Aneddoto di famiglia
Durante le guerre napoleoniche, 1805, i francesi passarono anche per Trento.
A Povo, tutti temevano le truppe presuntuose (e quale truppa non lo è).
La famiglia di Paride Saracini viveva dietro porte e persiane chiuse nel piccolo
salottino, vicino alla sala superiore. Ma nel piccolo cortile dell'Ala Roma c'è,
come tu sai, un balcone con ringhiera.
Lassù arrivò un francese, altri lo seguirono, videro la luce nel salottino
attraverso le persiane chiuse, in un batter d'occhio queste furono aperte e
rotti i vetri entrarono.
La famiglia di Paride Saracini era a cena, "Oh mon Dieu", videro gli sporchi
berretti rossi e i calzoni pure rossi dei soldati.
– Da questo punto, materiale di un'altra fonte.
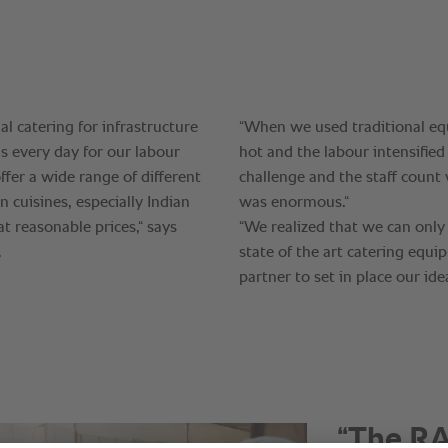
“The RA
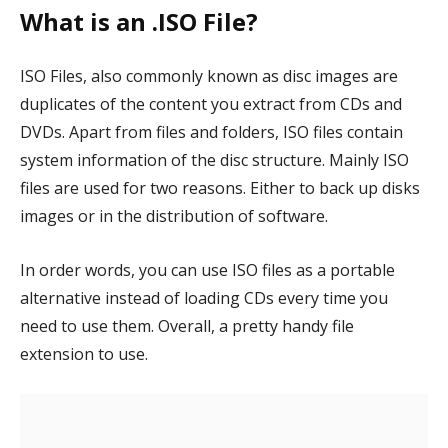
What is an .ISO File?
ISO Files, also commonly known as disc images are
duplicates of the content you extract from CDs and
DVDs. Apart from files and folders, ISO files contain
system information of the disc structure. Mainly ISO
files are used for two reasons. Either to back up disks
images or in the distribution of software.
In order words, you can use ISO files as a portable
alternative instead of loading CDs every time you
need to use them. Overall, a pretty handy file
extension to use.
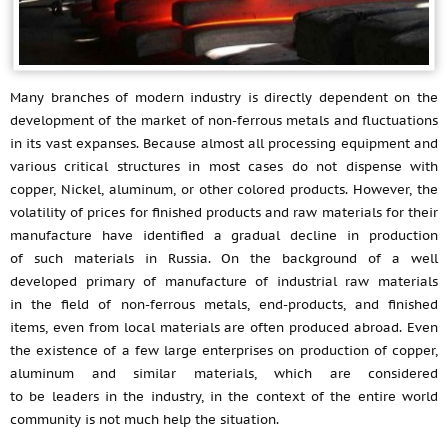
Many branches of modern industry is directly dependent on the
development of the market of non-ferrous metals and fluctuations
in its vast expanses. Because almost all processing equipment and
various critical structures in most cases do not dispense with
copper, Nickel, aluminum, or other colored products. However, the
volatility of prices for finished products and raw materials for their
manufacture have identified a gradual decline in production
of such materials in Russia. On the background of a well
developed primary of manufacture of industrial raw materials
in the field of non-ferrous metals, end-products, and finished
items, even from local materials are often produced abroad. Even
the existence of a few large enterprises on production of copper,
aluminum and similar materials, which are considered
to be leaders in the industry, in the context of the entire world
community is not much help the situation.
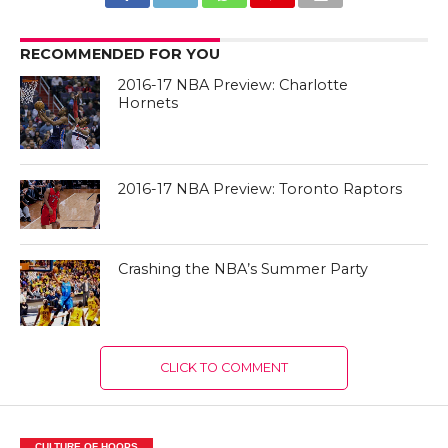
RECOMMENDED FOR YOU
2016-17 NBA Preview: Charlotte
Hornets
2016-17 NBA Preview: Toronto Raptors
Crashing the NBA’s Summer Party
CLICK TO COMMENT
CULTURE OF HOOPS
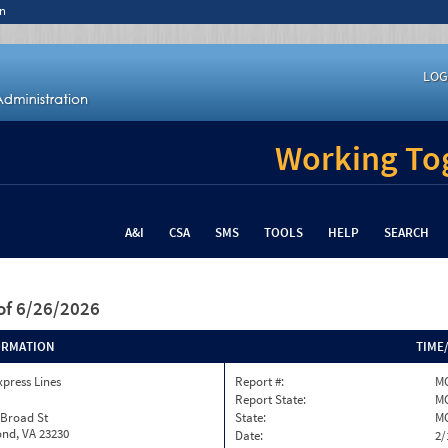
n
LOG
Working Tog
A&I
CSA
SMS
TOOLS
HELP
SEARCH
of 6/26/2026
ORMATION
TIME
xpress Lines
Report #:
M
Report State:
M
 Broad St
State:
M
nd, VA 23230
Date:
2/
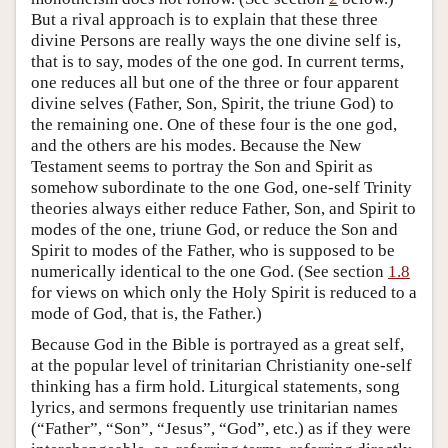
But a rival approach is to explain that these three
divine Persons are really ways the one divine self is,
that is to say, modes of the one god. In current terms,
one reduces all but one of the three or four apparent
divine selves (Father, Son, Spirit, the triune God) to
the remaining one. One of these four is the one god,
and the others are his modes. Because the New
Testament seems to portray the Son and Spirit as
somehow subordinate to the one God, one-self Trinity
theories always either reduce Father, Son, and Spirit to
modes of the one, triune God, or reduce the Son and
Spirit to modes of the Father, who is supposed to be
numerically identical to the one God. (See section
1.8
for views on which only the Holy Spirit is reduced to a
mode of God, that is, the Father.)
Because God in the Bible is portrayed as a great self,
at the popular level of trinitarian Christianity one-self
thinking has a firm hold. Liturgical statements, song
lyrics, and sermons frequently use trinitarian names
(“Father”, “Son”, “Jesus”, “God”, etc.) as if they were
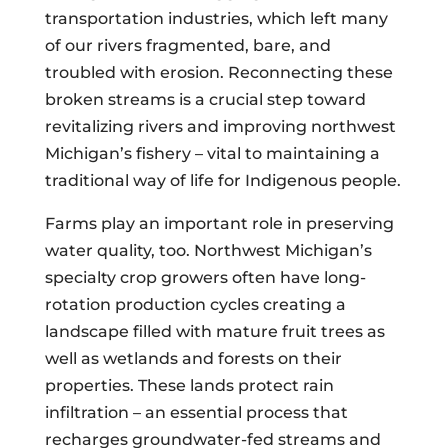
transportation industries, which left many
of our rivers fragmented, bare, and
troubled with erosion. Reconnecting these
broken streams is a crucial step toward
revitalizing rivers and improving northwest
Michigan’s fishery – vital to maintaining a
traditional way of life for Indigenous people.
Farms play an important role in preserving
water quality, too. Northwest Michigan’s
specialty crop growers often have long-
rotation production cycles creating a
landscape filled with mature fruit trees as
well as wetlands and forests on their
properties. These lands protect rain
infiltration – an essential process that
recharges groundwater-fed streams and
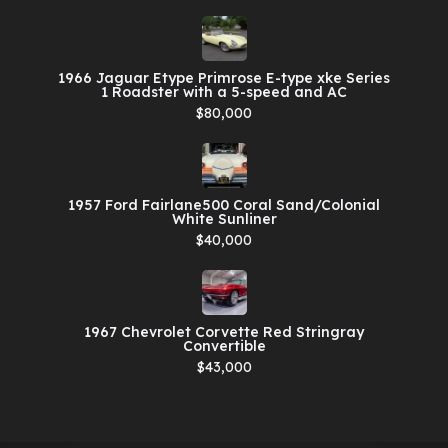
1966 Jaguar Etype Primrose E-type xke Series
1 Roadster with a 5-speed and AC
$80,000
1957 Ford Fairlane500 Coral Sand/Colonial
White Sunliner
$40,000
1967 Chevrolet Corvette Red Stringray
Convertible
$43,000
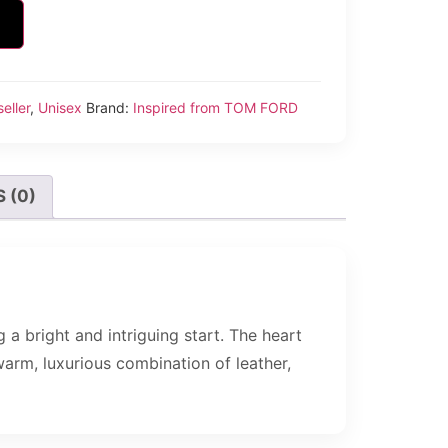
eller
,
Unisex
Brand:
Inspired from TOM FORD
 (0)
 a bright and intriguing start. The heart
warm, luxurious combination of leather,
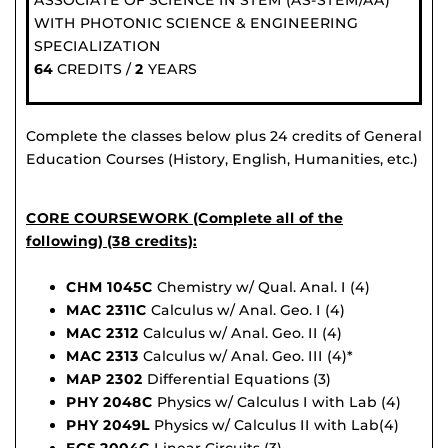
ASSOCIATE OF SCIENCE IN STEM (AS-STEM/AA)
WITH PHOTONIC SCIENCE & ENGINEERING
SPECIALIZATION
64
CREDITS /
2
YEARS
Complete the classes below plus 24 credits of General
Education Courses (History, English, Humanities, etc.)
CORE COURSEWORK (Complete all of the
following) (38 credits):
CHM 1045C
Chemistry w/ Qual. Anal. I (4)
MAC 2311C
Calculus w/ Anal. Geo. I (4)
MAC 2312
Calculus w/ Anal. Geo. II (4)
MAC 2313
Calculus w/ Anal. Geo. III (4)*
MAP 2302
Differential Equations (3)
PHY 2048C
Physics w/ Calculus I with Lab (4)
PHY 2049L
Physics w/ Calculus II with Lab(4)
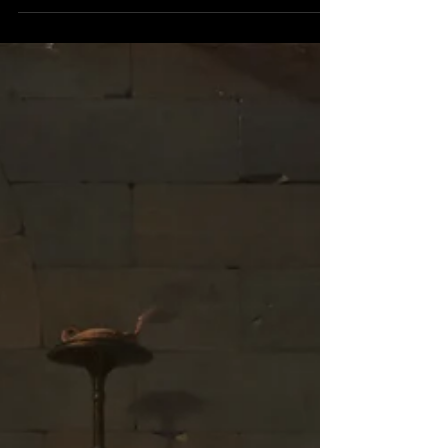
blog- watch Mythic Quest . The Grumpy House
loves Mythic Quest. In these blogs, we’ve...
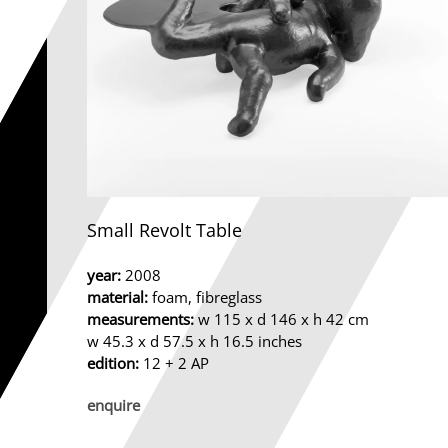
Small Revolt Table
year:
2008
material:
foam, fibreglass
measurements:
w 115 x d 146 x h 42 cm
w 45.3 x d 57.5 x h 16.5 inches
edition:
12 + 2 AP
enquire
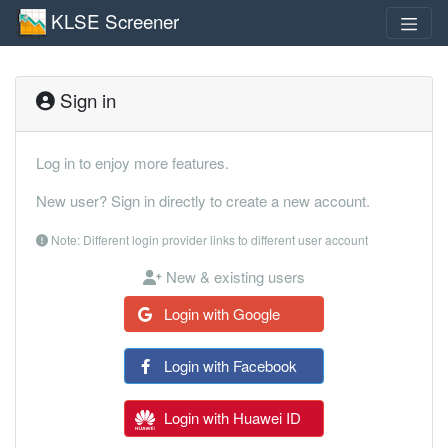
KLSE Screener
Sign in
Log in to enjoy more features.
New user? Sign in directly to create a new account.
Note: Different login provider links to different user account
New & existing users
Login with Google
Login with Facebook
Login with Huawei ID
"Votre argenterie, vos bijoux, toute votre caisse, s'il vous plait! Allons à
la cave!" Un francese seguì l'altro.
Il caro bis bisnonno rimase quasi impietrito dallo spavento.
Sua moglie, ignorandolo, corse nella sua stanza, prese un bellissimo cappello
stile impero, lo indossò e in tutta fretta se ne andò;
corse e raggiunse la città, chiese del Comando e parlando correttamente il
francese s'impose alla sentinella.
"Faites entrer Madame!" Già si trovava davanti al Generale, lo guarda quasi
tremando e dice: "Justice, mon General, nous sommes saccagès".
"Ella ha raggiunto il suo scopo! J'attends qu'on me retourne le proie".
"À vos ordres, Madame, la Comtesse".
Tutto fu restituito, meno due fiaschi di vino.